*** Begin section ***
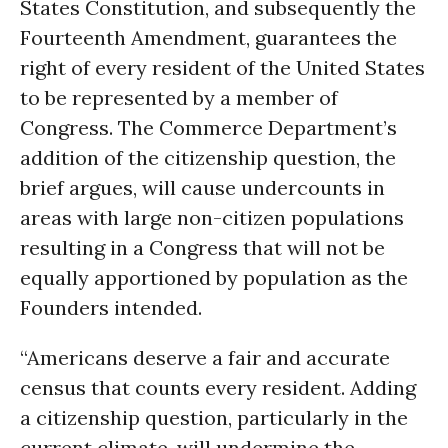
States Constitution, and subsequently the
Fourteenth Amendment, guarantees the
right of every resident of the United States
to be represented by a member of
Congress. The Commerce Department’s
addition of the citizenship question, the
brief argues, will cause undercounts in
areas with large non-citizen populations
resulting in a Congress that will not be
equally apportioned by population as the
Founders intended.
“Americans deserve a fair and accurate
census that counts every resident. Adding
a citizenship question, particularly in the
current climate, will undermine the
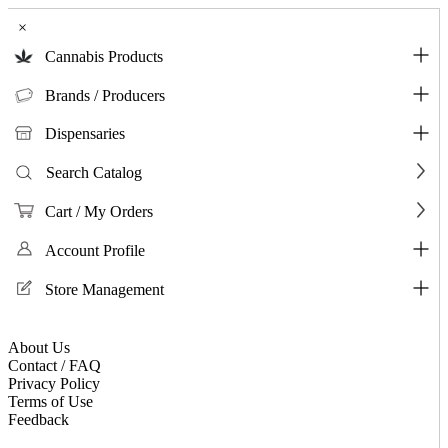
×
Cannabis Products
Brands / Producers
Dispensaries
Search Catalog
Cart / My Orders
Account Profile
Store Management
About Us
Contact / FAQ
Privacy Policy
Terms of Use
Feedback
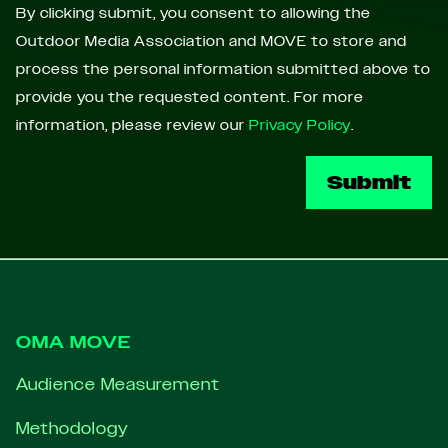
By clicking submit, you consent to allowing the
Outdoor Media Association and MOVE to store and
process the personal information submitted above to
provide you the requested content. For more
information, please review our
Privacy Policy
.
Footer
OMA MOVE
Audience Measurement
Methodology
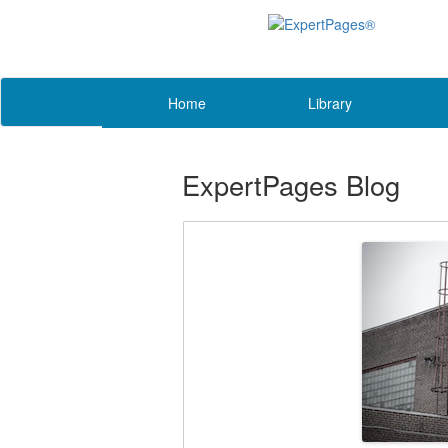
Home
Library
ExpertPages Blog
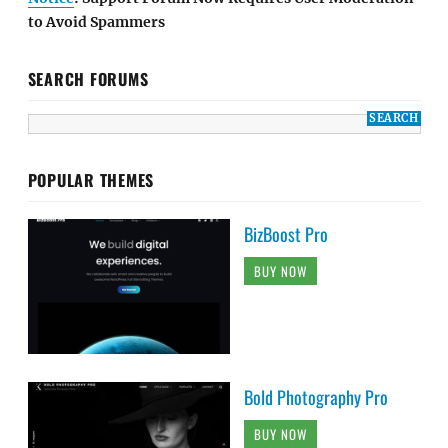
to Avoid Spammers
SEARCH FORUMS
POPULAR THEMES
BizBoost Pro
BUY NOW
Bold Photography Pro
BUY NOW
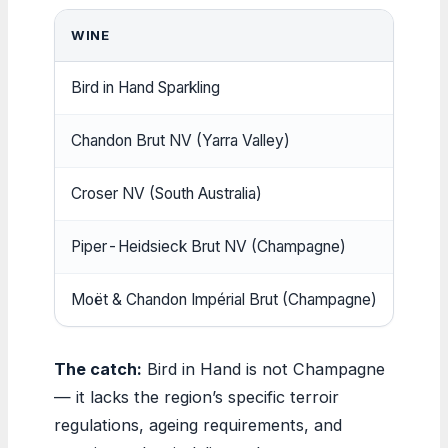
WINE
APPR
Bird in Hand Sparkling
$25–
Chandon Brut NV (Yarra Valley)
~$2
Croser NV (South Australia)
$25–
Piper-Heidsieck Brut NV (Champagne)
~$73
Moët & Chandon Impérial Brut (Champagne)
~$80
The catch:
Bird in Hand is not Champagne
— it lacks the region’s specific terroir
regulations, ageing requirements, and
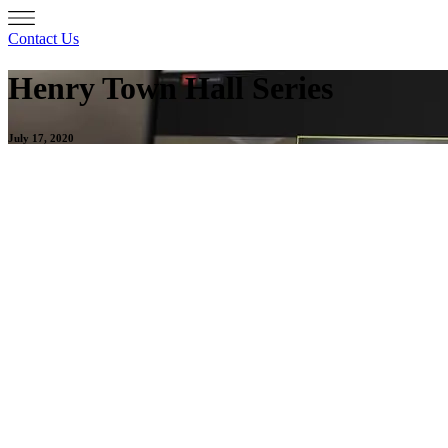
Contact Us
Henry Town Hall Series
July 17, 2020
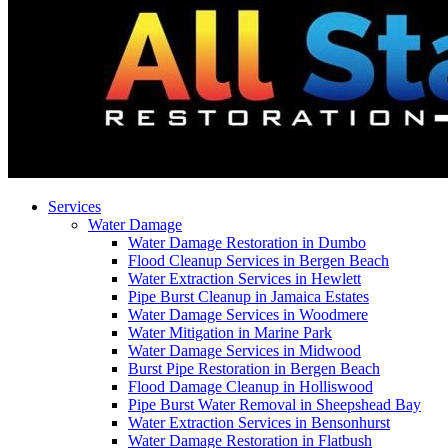
Services
Water Damage
Water Damage Restoration in Dumbo
Flood Cleanup Services in Bergen Beach
Water Extraction Services in Hewlett
Pipe Burst Cleanup in Jamaica Estates
Water Damage Services in Woodmere
Water Mitigation in Marine Park
Water Damage Services in Midwood
Burst Pipe Restoration in Bergen Beach
Flood Damage Cleanup in Holliswood
Pipe Burst Water Removal in Sheepshead Bay
Water Extraction Services in Bensonhurst
Water Damage Restoration in Flatbush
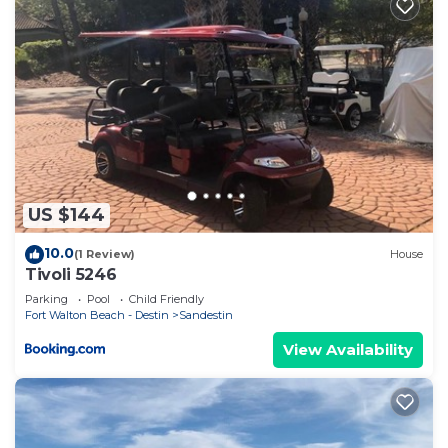
US $144
10.0
(1 Review)
House
Tivoli 5246
Parking
Pool
Child Friendly
Fort Walton Beach - Destin
Sandestin
View Availability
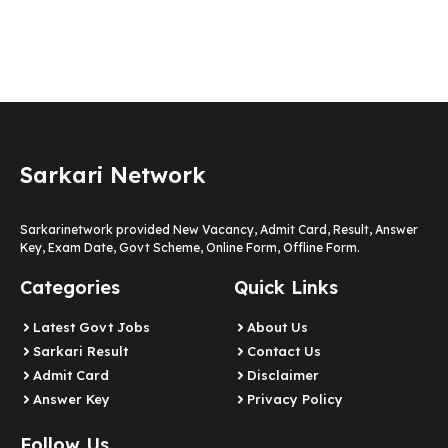
Sarkari Network
Sarkarinetwork provided New Vacancy, Admit Card, Result, Answer
Key, Exam Date, Govt Scheme, Online Form, Offline Form.
Categories
Quick Links
Latest Govt Jobs
About Us
Sarkari Result
Contact Us
Admit Card
Disclaimer
Answer Key
Privacy Policy
Follow Us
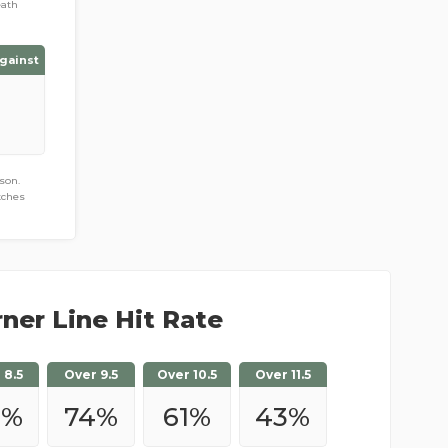
eath
gainst
son.
tches
ner Line Hit Rate
 8.5
Over 9.5
Over 10.5
Over 11.5
0
%
74
%
61
%
43
%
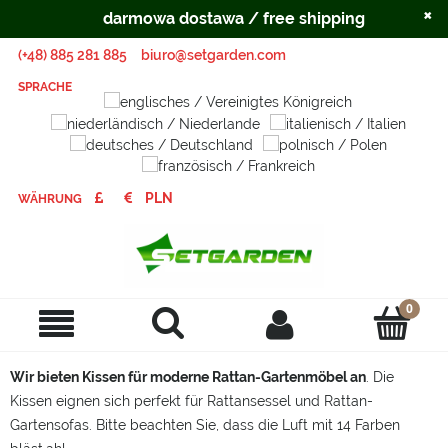
×
darmowa dostawa / free shipping
(+48) 885 281 885
biuro@setgarden.com
SPRACHE
WÄHRUNG
Wir bieten Kissen für moderne Rattan-Gartenmöbel an
. Die
Kissen eignen sich perfekt für Rattansessel und Rattan-
Gartensofas. Bitte beachten Sie, dass die Luft mit 14 Farben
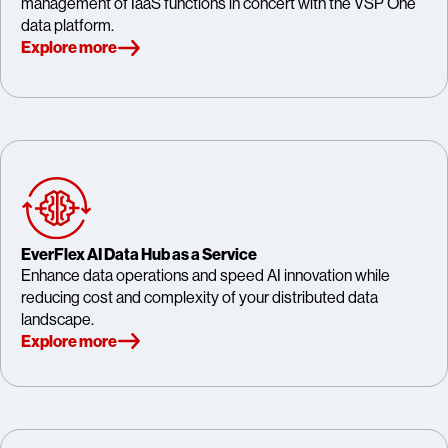
management of IaaS functions in concert with the VSP One
data platform.
Explore more
EverFlex AI Data Hub as a Service
Enhance data operations and speed AI innovation while
reducing cost and complexity of your distributed data
landscape.
Explore more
*** End section ***
[PROBLEM]:
The material above should be printed again exactly, with each picture left out.

[ANSWER SPACE]:
States Constitution, and subsequently the
Fourteenth Amendment, guarantees the
right of every resident of the United States
to be represented by a member of
Congress. The Commerce Department’s
addition of the citizenship question, the
brief argues, will cause undercounts in
areas with large non-citizen populations
resulting in a Congress that will not be
equally apportioned by population as the
Founders intended.
“Americans deserve a fair and accurate
census that counts every resident. Adding
a citizenship question, particularly in the
current climate, will undermine the
×
Cannabis Products
Brands / Producers
Dispensaries
Search Catalog
Cart / My Orders
Account Profile
Store Management
About Us
Contact / FAQ
Privacy Policy
Terms of Use
Feedback
By clicking submit, you consent to allowing the
Outdoor Media Association and MOVE to store and
process the personal information submitted above to
provide you the requested content. For more
information, please review our
Privacy Policy
.
Footer
OMA MOVE
Audience Measurement
Methodology
Home
Library
ExpertPages Blog
to Avoid Spammers
SEARCH FORUMS
POPULAR THEMES
BizBoost Pro
BUY NOW
Bold Photography Pro
BUY NOW
WINE
APPR
Bird in Hand Sparkling
$25–
Chandon Brut NV (Yarra Valley)
~$2
Croser NV (South Australia)
$25–
Piper-Heidsieck Brut NV (Champagne)
~$73
Moët & Chandon Impérial Brut (Champagne)
~$80
The catch:
Bird in Hand is not Champagne
— it lacks the region’s specific terroir
regulations, ageing requirements, and
Contact Us
Henry Town Hall Series
July 17, 2020
Services
Water Damage
Water Damage Restoration in Dumbo
Flood Cleanup Services in Bergen Beach
Water Extraction Services in Hewlett
Pipe Burst Cleanup in Jamaica Estates
Water Damage Services in Woodmere
Water Mitigation in Marine Park
Water Damage Services in Midwood
Burst Pipe Restoration in Bergen Beach
Flood Damage Cleanup in Holliswood
Pipe Burst Water Removal in Sheepshead Bay
Water Extraction Services in Bensonhurst
Water Damage Restoration in Flatbush
US $144
10.0
(1 Review)
House
Tivoli 5246
Parking
Pool
Child Friendly
Fort Walton Beach - Destin
Sandestin
View Availability
Sarkari Network
Sarkarinetwork provided New Vacancy, Admit Card, Result, Answer
Key, Exam Date, Govt Scheme, Online Form, Offline Form.
Categories
Quick Links
Latest Govt Jobs
About Us
Sarkari Result
Contact Us
Admit Card
Disclaimer
Answer Key
Privacy Policy
Follow Us
eath
gainst
son.
tches
ner Line Hit Rate
 8.5
Over 9.5
Over 10.5
Over 11.5
0
%
74
%
61
%
43
%
×
darmowa dostawa / free shipping
(+48) 885 281 885
biuro@setgarden.com
SPRACHE
WÄHRUNG
Wir bieten Kissen für moderne Rattan-Gartenmöbel an
. Die
Kissen eignen sich perfekt für Rattansessel und Rattan-
Gartensofas. Bitte beachten Sie, dass die Luft mit 14 Farben
management of IaaS functions in concert with the VSP One
data platform.
Explore more
EverFlex AI Data Hub as a Service
Enhance data operations and speed AI innovation while
reducing cost and complexity of your distributed data
landscape.
Explore more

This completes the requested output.